If any vaccine is later shown to be linked to a rare unwanted outcome, anyone affected should be fully compensated for loss of pay, extra care and other losses. This should be for as long as needed, without long legal battles.

There are still unanswered questions. Are the vaccines effective in young children? Does Oxford/Astra Zeneca’s vaccine produce 90% success if half the dose is used first – as was done in a group of under 55-year olds – or nearer 62% – if that group was discounted?

Vaccine study designs and results should be fully open to expert inspection from the trade union movement. There should be no commercial confidentiality. It’s public money that has funded most of the research.

It’s significant that after the testing fiasco even this vehemently pro-market Tory government has not trusted the private sector with the vaccination programme, drafting in the armed forces to support the NHS rather than giving the contract to Deloitte and other private companies.

But while people are desperate to restart ‘normal’ life – meeting family, socialising with friends, going to a football match, pub or cinema – vaccines won’t repair the terrible damage from years of austerity and a new economic downturn.

As the immediate threat of infection starts to fall in coming months, trade unions, students and the unemployed must organise to fight job losses, attacks on working conditions, and austerity, and defeat the ‘virus’ of capitalism.


Vaccine roll-out

Priority for the first batches of Covid-19 vaccines must go to those with greatest need – the elderly, clinically extremely vulnerable and the health and care staff in close contact with them. Pfizer BioNTech’s vaccine has to be stored at -70C. It is difficult to deliver outside hospital or large vaccination centres, but these are difficult or impossible for many of those in need to get to.

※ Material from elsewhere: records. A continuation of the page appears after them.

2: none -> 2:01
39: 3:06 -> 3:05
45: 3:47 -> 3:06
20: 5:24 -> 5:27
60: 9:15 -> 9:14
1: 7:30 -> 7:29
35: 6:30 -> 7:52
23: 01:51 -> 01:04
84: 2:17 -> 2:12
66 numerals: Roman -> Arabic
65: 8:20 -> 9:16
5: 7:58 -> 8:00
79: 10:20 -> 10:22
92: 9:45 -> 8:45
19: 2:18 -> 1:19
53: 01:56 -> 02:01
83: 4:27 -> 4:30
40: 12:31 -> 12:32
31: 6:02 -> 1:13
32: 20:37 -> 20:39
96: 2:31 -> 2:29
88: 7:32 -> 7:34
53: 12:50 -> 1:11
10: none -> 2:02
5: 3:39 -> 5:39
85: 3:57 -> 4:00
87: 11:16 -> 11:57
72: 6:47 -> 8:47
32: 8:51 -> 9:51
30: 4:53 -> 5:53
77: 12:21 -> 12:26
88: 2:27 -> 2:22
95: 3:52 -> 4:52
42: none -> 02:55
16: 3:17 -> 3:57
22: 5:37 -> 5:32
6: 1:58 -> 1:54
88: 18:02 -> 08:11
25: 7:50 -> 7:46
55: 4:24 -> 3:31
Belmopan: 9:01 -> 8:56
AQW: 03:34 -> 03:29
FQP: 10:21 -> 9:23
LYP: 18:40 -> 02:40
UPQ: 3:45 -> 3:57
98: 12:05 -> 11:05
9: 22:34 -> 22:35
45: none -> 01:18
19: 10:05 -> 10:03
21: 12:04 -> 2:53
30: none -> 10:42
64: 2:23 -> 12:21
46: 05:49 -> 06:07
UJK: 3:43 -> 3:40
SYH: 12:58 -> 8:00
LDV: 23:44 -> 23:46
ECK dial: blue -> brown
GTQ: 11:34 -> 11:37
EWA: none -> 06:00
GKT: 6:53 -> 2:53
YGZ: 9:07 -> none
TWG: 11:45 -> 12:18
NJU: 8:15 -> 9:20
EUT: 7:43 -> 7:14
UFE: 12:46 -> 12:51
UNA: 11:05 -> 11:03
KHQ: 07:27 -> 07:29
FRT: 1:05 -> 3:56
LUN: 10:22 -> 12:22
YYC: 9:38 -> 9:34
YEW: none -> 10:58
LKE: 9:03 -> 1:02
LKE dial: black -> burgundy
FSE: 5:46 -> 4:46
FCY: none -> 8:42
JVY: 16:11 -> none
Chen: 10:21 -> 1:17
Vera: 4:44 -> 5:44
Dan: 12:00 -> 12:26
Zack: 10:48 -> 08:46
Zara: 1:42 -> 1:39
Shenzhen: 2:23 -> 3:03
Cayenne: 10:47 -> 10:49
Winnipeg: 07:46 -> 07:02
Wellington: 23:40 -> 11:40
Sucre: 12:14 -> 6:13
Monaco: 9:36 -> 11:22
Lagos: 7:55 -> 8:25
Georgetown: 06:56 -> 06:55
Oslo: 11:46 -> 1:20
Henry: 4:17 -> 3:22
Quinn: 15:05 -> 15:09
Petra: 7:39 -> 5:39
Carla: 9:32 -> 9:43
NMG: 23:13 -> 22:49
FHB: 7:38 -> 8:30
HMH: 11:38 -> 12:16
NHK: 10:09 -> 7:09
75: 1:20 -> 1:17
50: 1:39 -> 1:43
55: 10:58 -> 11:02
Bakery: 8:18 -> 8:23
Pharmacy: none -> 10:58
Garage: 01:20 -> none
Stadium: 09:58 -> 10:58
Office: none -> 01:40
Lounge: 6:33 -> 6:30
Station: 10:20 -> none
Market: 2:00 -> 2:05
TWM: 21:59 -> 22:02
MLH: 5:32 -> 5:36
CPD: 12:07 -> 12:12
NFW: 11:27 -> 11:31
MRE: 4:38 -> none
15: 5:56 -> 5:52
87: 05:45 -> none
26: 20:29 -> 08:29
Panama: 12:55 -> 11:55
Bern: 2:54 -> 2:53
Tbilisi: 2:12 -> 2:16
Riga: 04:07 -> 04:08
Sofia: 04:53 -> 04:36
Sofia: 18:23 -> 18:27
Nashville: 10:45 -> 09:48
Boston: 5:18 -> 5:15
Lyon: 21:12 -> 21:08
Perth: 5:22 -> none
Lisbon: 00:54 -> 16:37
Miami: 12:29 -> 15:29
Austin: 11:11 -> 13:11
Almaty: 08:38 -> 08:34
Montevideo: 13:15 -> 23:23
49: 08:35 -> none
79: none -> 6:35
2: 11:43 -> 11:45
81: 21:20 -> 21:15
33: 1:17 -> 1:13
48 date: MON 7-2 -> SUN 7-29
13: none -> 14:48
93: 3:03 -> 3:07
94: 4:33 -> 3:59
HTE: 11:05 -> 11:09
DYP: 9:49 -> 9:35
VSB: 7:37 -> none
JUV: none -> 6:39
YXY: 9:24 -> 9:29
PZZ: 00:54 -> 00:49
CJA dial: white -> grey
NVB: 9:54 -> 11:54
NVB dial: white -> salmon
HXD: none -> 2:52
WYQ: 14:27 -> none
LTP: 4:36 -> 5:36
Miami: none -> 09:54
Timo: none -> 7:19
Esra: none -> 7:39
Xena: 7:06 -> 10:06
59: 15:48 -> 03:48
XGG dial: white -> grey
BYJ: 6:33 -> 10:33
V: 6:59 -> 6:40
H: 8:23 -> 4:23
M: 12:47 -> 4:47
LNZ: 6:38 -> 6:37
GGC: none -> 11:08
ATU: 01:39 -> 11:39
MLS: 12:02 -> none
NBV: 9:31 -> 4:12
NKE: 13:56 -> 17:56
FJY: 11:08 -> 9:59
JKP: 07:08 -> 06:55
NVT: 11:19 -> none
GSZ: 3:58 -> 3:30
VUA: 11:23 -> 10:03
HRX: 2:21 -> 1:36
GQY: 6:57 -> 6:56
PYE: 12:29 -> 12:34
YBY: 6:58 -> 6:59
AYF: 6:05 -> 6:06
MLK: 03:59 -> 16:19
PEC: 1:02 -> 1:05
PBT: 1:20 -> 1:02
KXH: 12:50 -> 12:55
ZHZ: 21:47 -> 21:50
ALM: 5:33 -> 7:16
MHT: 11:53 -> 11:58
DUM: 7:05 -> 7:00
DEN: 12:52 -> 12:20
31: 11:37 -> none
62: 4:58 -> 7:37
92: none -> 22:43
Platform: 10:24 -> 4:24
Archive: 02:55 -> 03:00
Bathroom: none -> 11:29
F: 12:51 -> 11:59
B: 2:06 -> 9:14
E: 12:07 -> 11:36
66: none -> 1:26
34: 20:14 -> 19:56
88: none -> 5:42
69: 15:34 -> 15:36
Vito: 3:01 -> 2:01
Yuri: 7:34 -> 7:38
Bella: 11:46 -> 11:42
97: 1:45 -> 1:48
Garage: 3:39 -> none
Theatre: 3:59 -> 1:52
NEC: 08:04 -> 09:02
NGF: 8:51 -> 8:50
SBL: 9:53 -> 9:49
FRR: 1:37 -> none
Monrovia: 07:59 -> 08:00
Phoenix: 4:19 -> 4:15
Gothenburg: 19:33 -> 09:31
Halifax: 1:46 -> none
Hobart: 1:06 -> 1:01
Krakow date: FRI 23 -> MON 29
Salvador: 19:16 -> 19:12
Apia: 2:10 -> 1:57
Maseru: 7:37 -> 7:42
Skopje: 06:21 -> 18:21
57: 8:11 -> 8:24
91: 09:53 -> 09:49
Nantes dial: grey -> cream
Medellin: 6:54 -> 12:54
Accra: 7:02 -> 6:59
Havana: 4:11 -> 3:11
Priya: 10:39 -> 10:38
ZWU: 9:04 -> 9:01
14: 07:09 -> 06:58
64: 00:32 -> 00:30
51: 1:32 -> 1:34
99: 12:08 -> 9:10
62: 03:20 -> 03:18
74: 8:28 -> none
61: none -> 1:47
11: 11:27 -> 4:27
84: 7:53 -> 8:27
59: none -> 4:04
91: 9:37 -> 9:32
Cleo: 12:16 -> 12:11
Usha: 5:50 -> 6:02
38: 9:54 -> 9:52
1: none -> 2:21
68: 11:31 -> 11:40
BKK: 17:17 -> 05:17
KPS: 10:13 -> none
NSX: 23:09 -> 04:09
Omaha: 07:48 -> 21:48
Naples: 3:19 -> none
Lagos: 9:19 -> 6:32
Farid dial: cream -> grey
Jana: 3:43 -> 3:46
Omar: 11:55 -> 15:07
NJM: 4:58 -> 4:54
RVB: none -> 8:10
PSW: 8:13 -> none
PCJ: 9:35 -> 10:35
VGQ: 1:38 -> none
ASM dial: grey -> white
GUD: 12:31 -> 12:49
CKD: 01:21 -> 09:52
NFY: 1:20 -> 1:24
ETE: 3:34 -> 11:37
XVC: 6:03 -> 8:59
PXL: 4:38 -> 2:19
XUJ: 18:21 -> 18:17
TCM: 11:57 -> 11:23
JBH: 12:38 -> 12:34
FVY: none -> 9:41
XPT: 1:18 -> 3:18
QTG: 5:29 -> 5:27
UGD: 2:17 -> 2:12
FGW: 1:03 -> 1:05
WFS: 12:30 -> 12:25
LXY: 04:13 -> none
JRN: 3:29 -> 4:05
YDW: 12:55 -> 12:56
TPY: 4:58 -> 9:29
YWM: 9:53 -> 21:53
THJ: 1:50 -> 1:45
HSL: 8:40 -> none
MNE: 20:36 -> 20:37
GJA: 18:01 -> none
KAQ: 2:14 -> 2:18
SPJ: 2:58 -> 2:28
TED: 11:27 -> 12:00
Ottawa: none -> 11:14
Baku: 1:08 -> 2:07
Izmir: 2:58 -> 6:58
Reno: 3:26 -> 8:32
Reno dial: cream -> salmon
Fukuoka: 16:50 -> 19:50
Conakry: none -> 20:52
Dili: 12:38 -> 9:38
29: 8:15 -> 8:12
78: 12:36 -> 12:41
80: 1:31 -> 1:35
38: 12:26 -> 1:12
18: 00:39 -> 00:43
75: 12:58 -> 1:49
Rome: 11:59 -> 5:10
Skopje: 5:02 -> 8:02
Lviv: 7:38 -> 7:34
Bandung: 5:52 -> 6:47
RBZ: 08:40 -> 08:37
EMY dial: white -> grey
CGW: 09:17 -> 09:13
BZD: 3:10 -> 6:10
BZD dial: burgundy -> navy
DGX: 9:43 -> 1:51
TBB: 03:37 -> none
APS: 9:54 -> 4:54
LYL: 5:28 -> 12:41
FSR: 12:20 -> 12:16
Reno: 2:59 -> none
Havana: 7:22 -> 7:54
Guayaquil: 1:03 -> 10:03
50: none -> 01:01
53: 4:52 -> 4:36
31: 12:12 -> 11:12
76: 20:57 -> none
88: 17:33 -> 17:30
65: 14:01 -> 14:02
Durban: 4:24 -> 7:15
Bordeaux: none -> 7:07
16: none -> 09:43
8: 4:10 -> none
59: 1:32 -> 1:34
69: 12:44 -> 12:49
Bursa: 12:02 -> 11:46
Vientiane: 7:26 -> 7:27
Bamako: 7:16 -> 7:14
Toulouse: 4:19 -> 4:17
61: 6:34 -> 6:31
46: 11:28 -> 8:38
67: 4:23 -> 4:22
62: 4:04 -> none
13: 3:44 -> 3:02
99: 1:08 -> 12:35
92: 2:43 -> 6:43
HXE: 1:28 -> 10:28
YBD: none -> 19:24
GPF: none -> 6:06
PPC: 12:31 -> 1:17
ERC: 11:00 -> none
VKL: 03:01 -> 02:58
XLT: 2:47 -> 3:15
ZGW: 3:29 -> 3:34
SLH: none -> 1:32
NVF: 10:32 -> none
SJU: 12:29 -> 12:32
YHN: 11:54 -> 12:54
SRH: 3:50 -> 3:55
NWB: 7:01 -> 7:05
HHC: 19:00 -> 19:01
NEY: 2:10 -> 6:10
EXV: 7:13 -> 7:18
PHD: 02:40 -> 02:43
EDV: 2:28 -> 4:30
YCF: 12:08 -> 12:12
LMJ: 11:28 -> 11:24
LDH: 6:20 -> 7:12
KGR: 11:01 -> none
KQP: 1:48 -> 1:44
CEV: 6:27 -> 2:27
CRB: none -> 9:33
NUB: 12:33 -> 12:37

Urgent recruitment of vaccinators, drivers, carers and administrators could provide a mobile service to care homes, local centres and homes of the housebound. They would take just a few vaccines at a time on each trip.

Healthcare workers who have left the NHS because of impossible workloads and low pay, and tens of thousands of workers who have lost their jobs, could be recruited. They should be paid at least £15 an hour, not the £11.20 now offered to those signing up to work in vaccination centres.


Private manufacturers

Manufacturing billions of doses of the vaccines is a mammoth task. Already there are signs of the difficulties involved. On 3 December, the Wall Street Journal claimed Pfizer/BioNTech suddenly scaled back distribution targets for their vaccine this month. They intended to make 100 million doses but now say it will be 50 million.

A Pfizer spokesman said the “scale-up of the raw material supply chain took longer than expected.”

This refers to the tiny oily droplets that transport the active ingredients into the body’s cells. These ‘lipid nanoparticles’ are a highly specialised ingredient, with suppliers previously geared to much smaller output than is now required.

Pfizer/BioNTech buys these from the Canadian company Acuitas, which only recently appeared to have just 40 employees and an annual revenue of $6.3 million.

In 2017, Acuitas was in a legal battle with another company, Arbutus, over intellectual property rights. Arbutus has also been in dispute with Moderna this year (see ‘Covid, vaccines, big pharma and the need for socialism’ at socialistparty.org.uk). A 2017 investor report wrote that Arbutus had “made a strategic decision to move fully into Hepatitis B vaccine … the move was predominantly because their financial backers wanted them to be focused in one area.”

The German company CureVac’s vaccine is also supplied by Acuitas. It is now undergoing advanced phase two trials and could come on stream in the next few months.

Democratic socialist planning is urgently needed, with scientists, technologists and workers’ organisations co-operating together instead of decisions taken by and in the interests of “financial backers”. That means bringing all the big pharmaceutical corporations into public ownership, only compensating shareholders in genuine need.